Alan Thompson

No. 14, 22
- Position: Running back

Personal information
- Born: October 5, 1949 (age 76) Dallas, Texas, U.S.
- Listed height: 6 ft 0 in (1.83 m)
- Listed weight: 205 lb (93 kg)

Career information
- High school: James Madison (TX)
- College: Wisconsin
- NFL draft: 1972: 14th round, 363rd overall pick

Career history
- Ottawa Rough Riders (1972); Winnipeg Blue Bombers (1973)*; Philadelphia Bell (1974–1975);
- * Offseason or practice squad member only

= Alan Thompson (American football) =

American gridiron football player (born 1949)

Alan Thompson (born October 5, 1949) is an American former professional football running back in the Canadian Football League (CFL) for the Ottawa Rough Riders. He also was a member of the Philadelphia Bell in the World Football League (WFL). He played college football at the University of Wisconsin.

==Early life==
Thompson attended James Madison High School, where he was a starter at running back. He accepted a football scholarship from the University of Wisconsin.

As a sophomore, he was named the starter at fullback. He had 220 rushing yards in his college debut against the University of Oklahoma. He led the team during the season, collecting 214 carries for 907 yards (fourth in the conference), a 4.2-yard average and 9 touchdowns.

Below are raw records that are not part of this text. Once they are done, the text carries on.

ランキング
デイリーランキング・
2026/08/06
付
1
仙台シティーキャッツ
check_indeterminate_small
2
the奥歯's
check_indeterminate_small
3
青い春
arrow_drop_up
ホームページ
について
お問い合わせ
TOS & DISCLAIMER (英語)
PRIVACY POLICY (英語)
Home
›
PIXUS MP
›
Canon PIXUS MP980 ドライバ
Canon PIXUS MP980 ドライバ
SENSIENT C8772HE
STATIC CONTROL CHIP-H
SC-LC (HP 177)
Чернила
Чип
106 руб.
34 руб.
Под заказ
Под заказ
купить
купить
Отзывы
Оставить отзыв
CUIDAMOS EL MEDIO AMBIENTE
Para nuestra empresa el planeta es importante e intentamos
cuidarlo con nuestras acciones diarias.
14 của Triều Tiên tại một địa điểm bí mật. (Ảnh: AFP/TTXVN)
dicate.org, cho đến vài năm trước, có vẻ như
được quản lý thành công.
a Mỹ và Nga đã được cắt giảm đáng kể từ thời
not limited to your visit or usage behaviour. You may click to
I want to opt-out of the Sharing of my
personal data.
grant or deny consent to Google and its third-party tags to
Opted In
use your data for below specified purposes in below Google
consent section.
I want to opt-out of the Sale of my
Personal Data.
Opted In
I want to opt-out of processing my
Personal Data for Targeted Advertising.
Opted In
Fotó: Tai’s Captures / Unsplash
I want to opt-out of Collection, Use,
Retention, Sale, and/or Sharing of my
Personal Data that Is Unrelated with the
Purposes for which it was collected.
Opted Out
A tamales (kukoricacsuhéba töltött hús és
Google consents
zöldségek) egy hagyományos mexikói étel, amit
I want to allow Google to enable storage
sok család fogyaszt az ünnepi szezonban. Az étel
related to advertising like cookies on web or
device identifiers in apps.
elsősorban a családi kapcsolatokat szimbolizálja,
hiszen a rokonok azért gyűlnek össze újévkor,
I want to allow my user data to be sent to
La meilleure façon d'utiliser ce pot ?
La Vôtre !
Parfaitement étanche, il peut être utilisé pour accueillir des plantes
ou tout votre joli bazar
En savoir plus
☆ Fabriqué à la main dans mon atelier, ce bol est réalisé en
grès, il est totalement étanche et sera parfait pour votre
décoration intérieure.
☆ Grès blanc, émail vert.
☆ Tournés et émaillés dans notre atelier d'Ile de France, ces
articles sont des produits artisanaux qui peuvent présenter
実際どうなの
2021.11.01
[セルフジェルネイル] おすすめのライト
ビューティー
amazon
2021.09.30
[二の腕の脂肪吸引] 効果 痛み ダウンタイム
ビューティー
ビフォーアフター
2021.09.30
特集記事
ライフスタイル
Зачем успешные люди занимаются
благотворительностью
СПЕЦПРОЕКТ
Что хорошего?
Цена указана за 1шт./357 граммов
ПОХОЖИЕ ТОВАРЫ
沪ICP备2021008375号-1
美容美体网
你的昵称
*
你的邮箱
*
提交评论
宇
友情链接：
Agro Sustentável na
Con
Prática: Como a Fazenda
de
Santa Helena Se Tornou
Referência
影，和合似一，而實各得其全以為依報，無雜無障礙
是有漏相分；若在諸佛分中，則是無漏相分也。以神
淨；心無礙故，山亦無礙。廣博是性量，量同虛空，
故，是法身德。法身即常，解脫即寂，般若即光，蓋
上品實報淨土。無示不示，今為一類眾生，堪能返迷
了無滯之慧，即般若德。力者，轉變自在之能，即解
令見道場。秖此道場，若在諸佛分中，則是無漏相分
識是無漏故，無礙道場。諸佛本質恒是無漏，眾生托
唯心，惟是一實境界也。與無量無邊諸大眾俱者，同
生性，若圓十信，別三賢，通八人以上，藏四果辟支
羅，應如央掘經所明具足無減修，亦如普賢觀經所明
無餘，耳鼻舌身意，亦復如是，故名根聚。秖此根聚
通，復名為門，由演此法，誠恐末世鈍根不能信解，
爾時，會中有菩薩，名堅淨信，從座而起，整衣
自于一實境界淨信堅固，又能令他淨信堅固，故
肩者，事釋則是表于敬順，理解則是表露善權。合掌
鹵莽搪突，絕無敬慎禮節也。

As a junior, he was second on the team with 124	carries for 455 yards (3.7-yard avg.) and 5 touchdowns. As a senior, he was second on the team with 124 carries for 643 yards (5.2-yard avg.) and 6 touchdowns.

==Professional career==
Thompson was selected by the Dallas Cowboys in the 14th round (363rd overall) of the 1972 NFL draft. On May 31, he instead opted to sign with the Ottawa Rough Riders of the Canadian Football League. He was a backup fullback, posting 18 carries for 94 yards (5.2-yard avg.).

In 1973, he signed with the Winnipeg Blue Bombers of the Canadian Football League. He was released on July 22.

In 1974, he signed with the Philadelphia Bell of the World Football League. He was a backup running back, registering 76 carries for 370 yards (4.9-yard avg.). In 1975, he tallied 20 carries for 68 yards (3.4-yard avg.), before the league folded mid-way through the season.